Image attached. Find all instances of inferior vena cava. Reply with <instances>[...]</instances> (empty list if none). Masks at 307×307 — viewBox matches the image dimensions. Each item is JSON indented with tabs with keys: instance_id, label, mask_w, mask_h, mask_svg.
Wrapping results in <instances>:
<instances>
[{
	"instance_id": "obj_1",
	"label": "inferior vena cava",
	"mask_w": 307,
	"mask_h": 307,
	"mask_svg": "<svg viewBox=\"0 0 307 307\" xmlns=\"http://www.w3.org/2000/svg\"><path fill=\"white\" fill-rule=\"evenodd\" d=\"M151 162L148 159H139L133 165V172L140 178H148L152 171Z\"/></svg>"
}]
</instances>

= Exercise =
What you give back should match the entries above exactly.

= Completed task =
Image attached. Find all instances of inferior vena cava. Reply with <instances>[...]</instances> (empty list if none). Masks at 307×307 — viewBox matches the image dimensions. Each item is JSON indented with tabs with keys: instance_id, label, mask_w, mask_h, mask_svg.
Wrapping results in <instances>:
<instances>
[{
	"instance_id": "obj_1",
	"label": "inferior vena cava",
	"mask_w": 307,
	"mask_h": 307,
	"mask_svg": "<svg viewBox=\"0 0 307 307\" xmlns=\"http://www.w3.org/2000/svg\"><path fill=\"white\" fill-rule=\"evenodd\" d=\"M151 162L148 159H139L133 165V172L140 178H148L152 171Z\"/></svg>"
}]
</instances>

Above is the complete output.